In our patient, CSF leakage at the level of the T9/10 MD had already been suspected after planning MRI with high-resolution thin-sliced T2w 3D images and was verified during the first dCTM scan covering the thoracolumbar spine after intrathecal contrast administration and Trendelenburg positioning. In two subsequent dCTM scans of the cervicothoracic spine (after 15 and 25 min), the patient exhibited typical false-positive CSF leakage signs: into the retrospinal soft tissue at C1/2 (already evident as fluid collection in initial sMRI) [11] and at the cervico-thoracic junction [12]. Yousry and colleagues were the first to describe the aforementioned retrospinal fluid collections at C1/2 in SIH patients as well as following dural puncture [13]. The authors hypothesized that these fluid collections are an ex- or transudate from dilated epidural veins. In contrast to few case reports describing true posttraumatic dural CSF leaks at C1/2 (e.g., [2]), Schievink et al. demonstrated that these fluid collections normally occur due to a CSF leak at a lower spinal level, distribute cranially within the spinal canal, and leave the epidural space into the soft tissue at C1/2 [11]. This mechanism was clearly depicted in our case using repeated CT scans of the cervical spine 15 and 25 min after intrathecal contrast administration. Similar to the other false-positive CSF leakage sign, which is typically seen at the cervico-thoracic junction [12], a retrospinal CSF collection at C1/2 should not be mistaken for the actual site of CSF extravasation.
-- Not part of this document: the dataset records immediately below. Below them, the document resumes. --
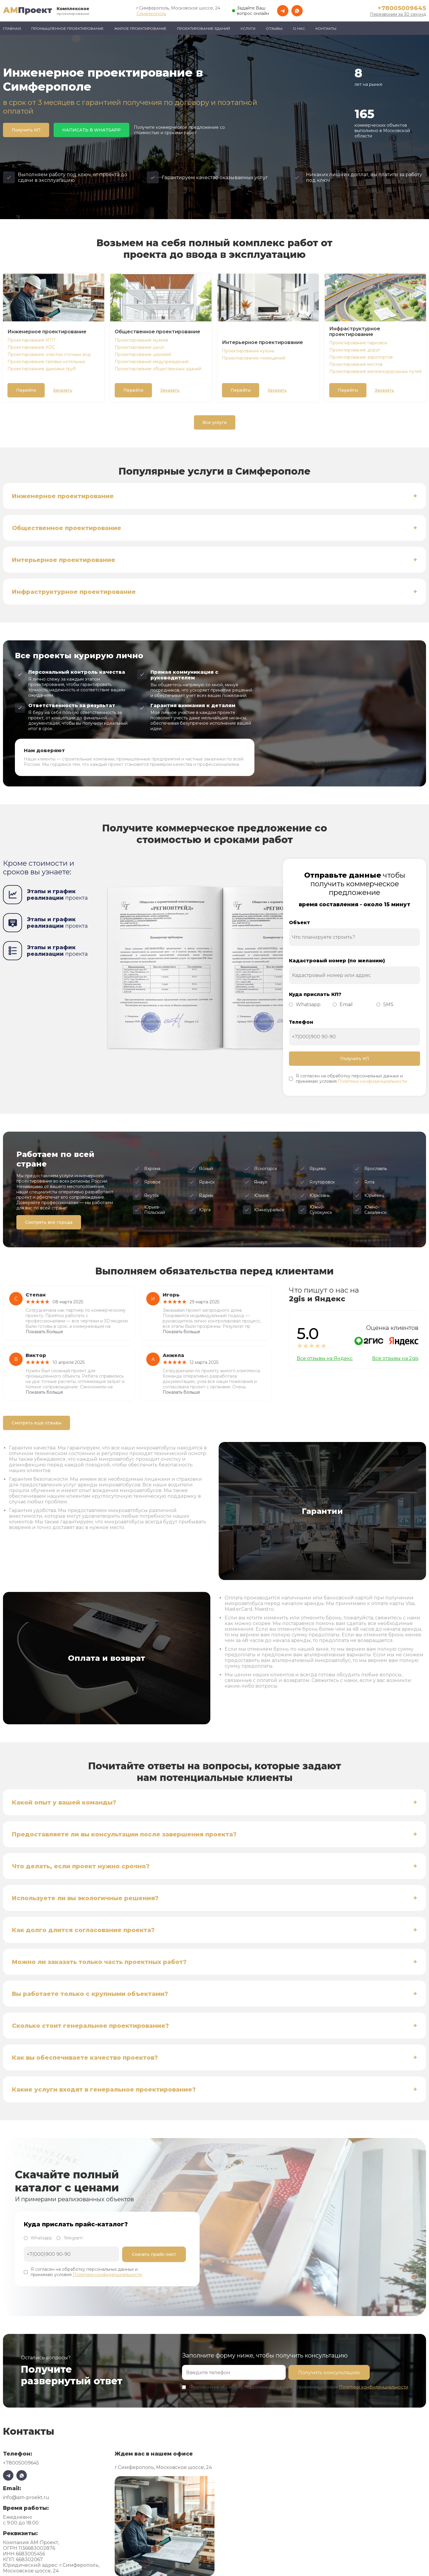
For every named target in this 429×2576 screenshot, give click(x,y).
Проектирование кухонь (248, 351)
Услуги (247, 28)
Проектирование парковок (358, 343)
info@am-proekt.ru (26, 2497)
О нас (299, 28)
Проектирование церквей (143, 354)
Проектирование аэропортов (361, 357)
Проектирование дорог (354, 350)
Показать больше (44, 1331)
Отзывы (274, 28)
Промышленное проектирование (67, 28)
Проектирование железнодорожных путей (375, 371)
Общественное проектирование (157, 331)
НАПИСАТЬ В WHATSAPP (91, 130)
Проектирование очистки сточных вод (49, 354)
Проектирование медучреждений (152, 361)
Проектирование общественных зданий (158, 368)
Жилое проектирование (140, 28)
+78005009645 (401, 8)
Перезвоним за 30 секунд (398, 14)
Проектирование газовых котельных (46, 361)
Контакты (325, 28)
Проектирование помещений (253, 358)
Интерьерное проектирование (262, 342)
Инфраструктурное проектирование (354, 331)
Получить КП (26, 130)
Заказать (62, 390)
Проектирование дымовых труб (41, 368)
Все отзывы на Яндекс (325, 1358)
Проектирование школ (139, 347)
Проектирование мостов (356, 364)
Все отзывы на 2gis (395, 1358)
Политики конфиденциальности (372, 1081)
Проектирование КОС (31, 347)
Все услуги (215, 422)
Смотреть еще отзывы (36, 1423)
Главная (12, 28)
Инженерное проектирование (46, 331)
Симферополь (151, 13)
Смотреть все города (48, 1222)
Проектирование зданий (203, 28)
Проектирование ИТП (31, 340)
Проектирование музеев (141, 340)
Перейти (26, 390)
Nevertheless, true CSF leakage was finally confirmed at the anomalous T9/10 nerve root in conjunction with a MD. Comparable cases of symptomatic CSF leaks through meningeal diverticula have been reported [2,3,4]. Successful management includes EBP alone [2, 3] and surgical ligature, with [3, 4] or without [3] preceding EBP. Despite initial clinical and imaging response, in our patient, the dural defect at the left T9/10 nerve root assumedly got occluded only temporarily after targeted EBP, with a rebound effect of the intracranial hygromas converting to SDH that required burr hole trepanation, as well as definitive surgical ligation of the MD.